● Task details:
Required from the data below: the exact lines starting at the line containing "δημιουργήθηκε και έχει δημιουργηθεί και μια" and ending at the line containing "Mooshinkii Xilka Lagaga", with both ends kept and all pictures dropped.

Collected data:
________

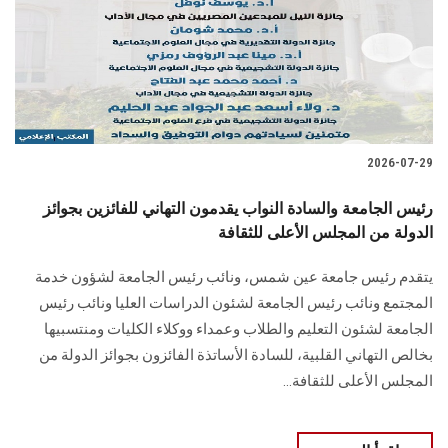
الطلاب
هيئة التدريس
الدراسات العليا
2026-07-29
الخريجين
رئيس الجامعة والسادة النواب يقدمون التهاني للفائزين بجوائز
الموظفون
الدولة من المجلس الأعلى للثقافة
يتقدم رئيس جامعة عين شمس، ونائب رئيس الجامعة لشؤون خدمة
الزائـرون
المجتمع ونائب رئيس الجامعة لشئون الدراسات العليا ونائب رئيس
الجامعة لشئون التعليم والطلاب وعمداء ووكلاء الكليات ومنتسبيها
سجل الان
بخالص التهاني القلبية، للسادة الأساتذة الفائزون بجوائز الدولة من
المجلس الأعلى للثقافة...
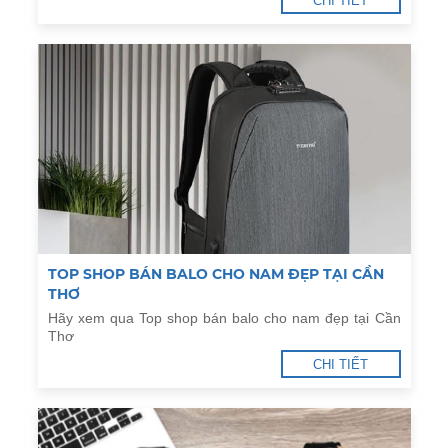
CHI TIẾT
TOP SHOP BÁN BALO CHO NAM ĐẸP TẠI CẦN
THƠ
Hãy xem qua Top shop bán balo cho nam đẹp tại Cần
Thơ
CHI TIẾT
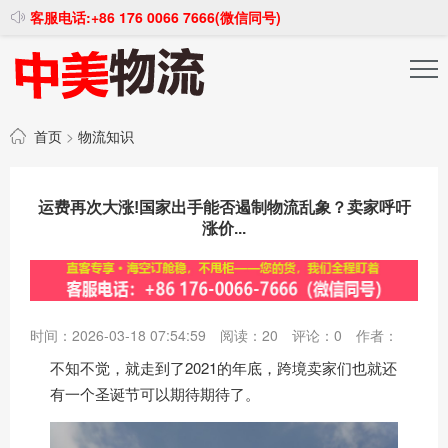
客服电话:+86 176 0066 7666(微信同号)
投稿发布
注册登录
首页
>
物流知识
运费再次大涨!国家出手能否遏制物流乱象？卖家呼吁
涨价...
时间：2026-03-18 07:54:59
阅读：
20
评论：
0
作者：
不知不觉，就走到了2021的年底，跨境卖家们也就还
有一个圣诞节可以期待期待了。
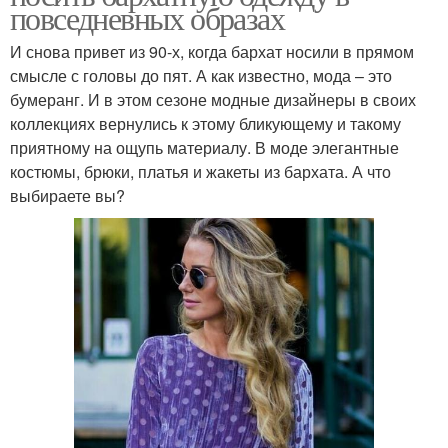
повседневных образах
И снова привет из 90-х, когда бархат носили в прямом
смысле с головы до пят. А как известно, мода – это
бумеранг. И в этом сезоне модные дизайнеры в своих
коллекциях вернулись к этому бликующему и такому
приятному на ощупь материалу. В моде элегантные
костюмы, брюки, платья и жакеты из бархата. А что
выбираете вы?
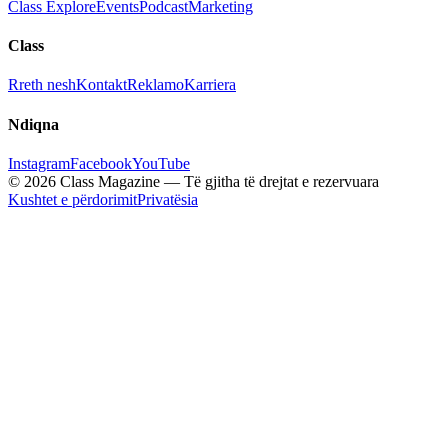
Class Explore
Events
Podcast
Marketing
Class
Rreth nesh
Kontakt
Reklamo
Karriera
Ndiqna
Instagram
Facebook
YouTube
© 2026 Class Magazine — Të gjitha të drejtat e rezervuara
Kushtet e përdorimit
Privatësia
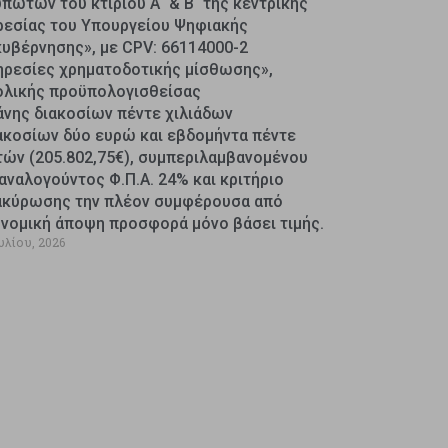
πωτών του κτιρίου Α΄ & Β΄ της κεντρικής
ρεσίας του Υπουργείου Ψηφιακής
κυβέρνησης», με CPV: 66114000-2
ηρεσίες χρηματοδοτικής μίσθωσης»,
ολικής προϋπολογισθείσας
άνης διακοσίων πέντε χιλιάδων
ακοσίων δύο ευρώ και εβδομήντα πέντε
τών (205.802,75€), συμπεριλαμβανομένου
αναλογούντος Φ.Π.Α. 24% και κριτήριο
ακύρωσης την πλέον συμφέρουσα από
ονομική άποψη προσφορά μόνο βάσει τιμής.
υλίου, 2026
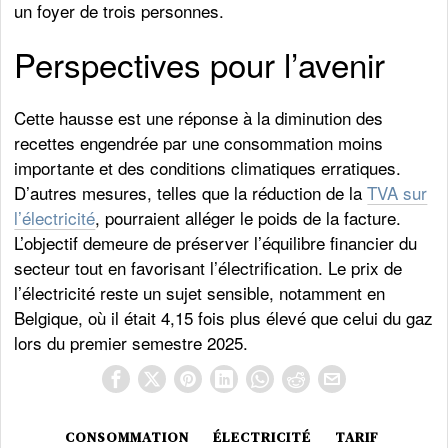
un foyer de trois personnes.
Perspectives pour l’avenir
Cette hausse est une réponse à la diminution des
recettes engendrée par une consommation moins
importante et des conditions climatiques erratiques.
D’autres mesures, telles que la réduction de la
TVA sur
l’électricité
, pourraient alléger le poids de la facture.
L’objectif demeure de préserver l’équilibre financier du
secteur tout en favorisant l’électrification. Le prix de
l’électricité reste un sujet sensible, notamment en
Belgique, où il était 4,15 fois plus élevé que celui du gaz
lors du premier semestre 2025.
CONSOMMATION
ÉLECTRICITÉ
TARIF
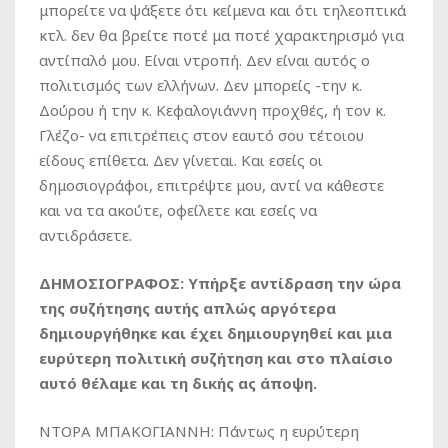
μπορείτε να ψάξετε ότι κείμενα και ότι τηλεοπτικά
κτλ. δεν θα βρείτε ποτέ μα ποτέ χαρακτηρισμό για
αντίπαλό μου. Είναι ντροπή. Δεν είναι αυτός ο
πολιτισμός των ελλήνων. Δεν μπορείς -την κ.
Δούρου ή την κ. Κεφαλογιάννη προχθές, ή τον κ.
Γλέζο- να επιτρέπεις στον εαυτό σου τέτοιου
είδους επίθετα. Δεν γίνεται. Και εσείς οι
δημοσιογράφοι, επιτρέψτε μου, αντί να κάθεστε
και να τα ακούτε, οφείλετε και εσείς να
αντιδράσετε.
ΔΗΜΟΣΙΟΓΡΑΦΟΣ: Υπήρξε αντίδραση την ώρα
της συζήτησης αυτής απλώς αργότερα
δημιουργήθηκε και έχει δημιουργηθεί και μια
ευρύτερη πολιτική συζήτηση και στο πλαίσιο
αυτό θέλαμε και τη δικής ας άποψη.
ΝΤΟΡΑ ΜΠΑΚΟΓΙΑΝΝΗ: Πάντως η ευρύτερη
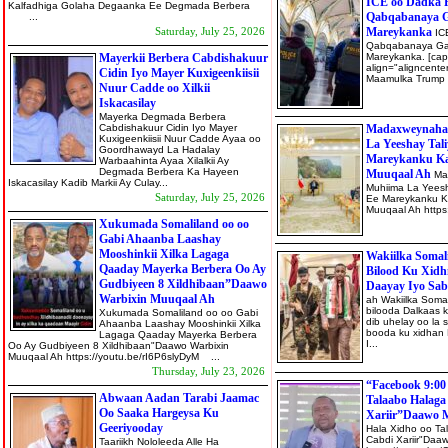
ICE oo Dadka F
Kalfadhiga Golaha Degaanka Ee Degmada Berbera
Qabqabanaya G
...
Saturday, July 25, 2026
Mareykanka
IC
Qabqabanaya Ga
Mayerkii Berbera Cabdishakuur
Mareykanka. [cap
align="aligncente
Cidin Iyo Mayer Kuxigeenkiisii
Maamulka Trump a
Nuur Cadde oo Xilkii
Iskacasilay
Mayerka Degmada Berbera
Cabdishakuur Cidin Iyo Mayer
Madaxweynaha 
Kuxigeenkiisii Nuur Cadde Ayaa oo
La Yeeshay Tal
Goordhawayd La Hadalay
Mareykanku Ka
Warbaahinta Ayaa Xilalkii Ay
Degmada Berbera Ka Hayeen
Muuqaal Ah
Ma
Iskacasilay Kadib Markii Ay Culay...
Muhiima La Yeesh
Saturday, July 25, 2026
Ee Mareykanku Ka
Muuqaal Ah htt
Xukumada Somaliland oo oo
Gabi Ahaanba Laashay
Mooshinkii Xilka Lagaga
Wakiilka Somal
Qaaday Mayerka Berbera Oo Ay
Bilood Ku Xid
Gudbiyeen 8 Xildhibaan”Daawo
Daayay Iyo Sab
Warbixin Muuqaal Ah
ah Wakiilka Soma
bilooda Dalkaas 
Xukumada Somaliland oo oo Gabi
dib uhelay oo la
Ahaanba Laashay Mooshinkii Xilka
booda ku xidhan 
Lagaga Qaaday Mayerka Berbera
I...
Oo Ay Gudbiyeen 8 Xildhibaan"Daawo Warbixin
Muuqaal Ah https://youtu.be/rI6P6slyDyM ...
Thursday, July 23, 2026
“Facebook 9:00
Abwaan Aadan Tarabi Jaamac
Talaabo Halaga
Oo Saaka Hargeysa Ku
Xariir”Daawo 
Geeriyooday
Hala Xidho oo Ta
Cabdi Xariir"Daa
Taariikh Nololeeda Alle Ha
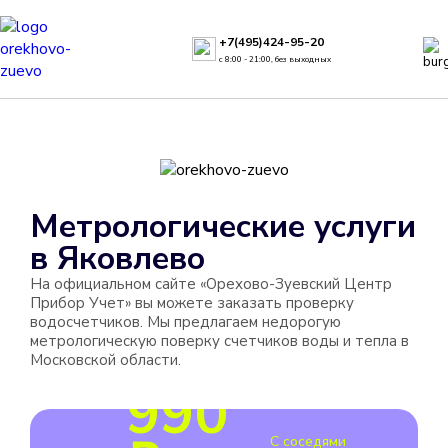
+7(495)424-95-20
с 8:00 - 21:00, без выходных
Метрологические услуги
в
Яковлево
На официальном сайте «Орехово-Зуевский Центр
Прибор Учет» вы можете заказать проверку
водосчетчиков. Мы предлагаем недорогую
метрологическую поверку счетчиков воды и тепла в
Московской области.
990
С соседями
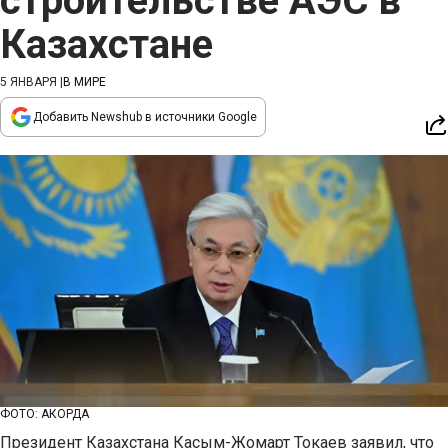
строительстве АЭС в
Казахстане
5 ЯНВАРЯ
|
В МИРЕ
Добавить Newshub в источники Google
ФОТО: АКОРДА
Президент Казахстана Касым-Жомарт Токаев заявил, что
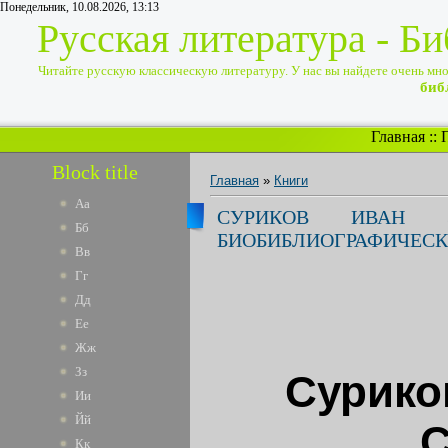
Понедельник, 10.08.2026, 13:13
Русская литература - Б
Читайте русскую классическую литературу. У нас вы найдете очень много
биб
Главная
::
Block title
Главная
»
Книги
Аа
СУРИКОВ ИВАН 
Бб
БИОБИБЛИОГРАФИЧЕСК
Вв
Гг
Дд
Ее
Жж
Зз
Сурико
Ии
Йй
С
Кк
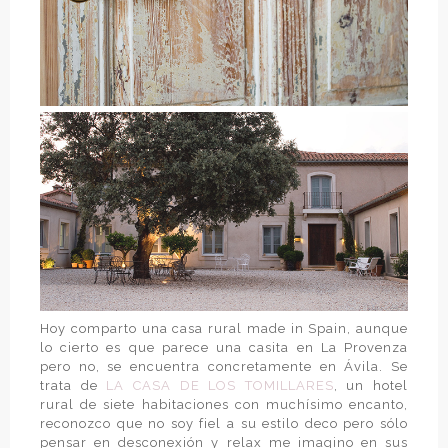
Hoy comparto una casa rural made in Spain, aunque
lo cierto es que parece una casita en La Provenza
pero no, se encuentra concretamente en Ávila. Se
trata de
LA CASA DE LOS TOMILLARES
, un hotel
rural de siete habitaciones con muchísimo encanto,
reconozco que no soy fiel a su estilo deco pero sólo
pensar en desconexión y relax me imagino en sus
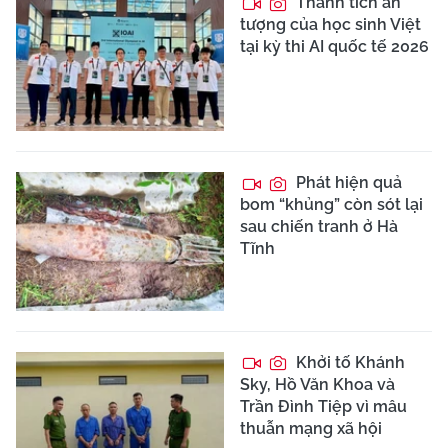
Thành tích ấn
tượng của học sinh Việt
tại kỳ thi AI quốc tế 2026
Phát hiện quả
bom “khủng” còn sót lại
sau chiến tranh ở Hà
Tĩnh
Khởi tố Khánh
Sky, Hồ Văn Khoa và
Trần Đình Tiệp vì mâu
thuẫn mạng xã hội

________

● Your response:
δημιουργήθηκε και έχει δημιουργηθεί και μια
ευρύτερη πολιτική συζήτηση και στο πλαίσιο
αυτό θέλαμε και τη δικής ας άποψη.
ΝΤΟΡΑ ΜΠΑΚΟΓΙΑΝΝΗ: Πάντως η ευρύτερη
ICE oo Dadka F
Kalfadhiga Golaha Degaanka Ee Degmada Berbera
Qabqabanaya G
...
Saturday, July 25, 2026
Mareykanka
IC
Qabqabanaya Ga
Mayerkii Berbera Cabdishakuur
Mareykanka. [cap
align="aligncente
Cidin Iyo Mayer Kuxigeenkiisii
Maamulka Trump a
Nuur Cadde oo Xilkii
Iskacasilay
Mayerka Degmada Berbera
Cabdishakuur Cidin Iyo Mayer
Madaxweynaha 
Kuxigeenkiisii Nuur Cadde Ayaa oo
La Yeeshay Tal
Goordhawayd La Hadalay
Mareykanku Ka
Warbaahinta Ayaa Xilalkii Ay
Degmada Berbera Ka Hayeen
Muuqaal Ah
Ma
Iskacasilay Kadib Markii Ay Culay...
Muhiima La Yeesh
Saturday, July 25, 2026
Ee Mareykanku Ka
Muuqaal Ah htt
Xukumada Somaliland oo oo
Gabi Ahaanba Laashay
Mooshinkii Xilka Lagaga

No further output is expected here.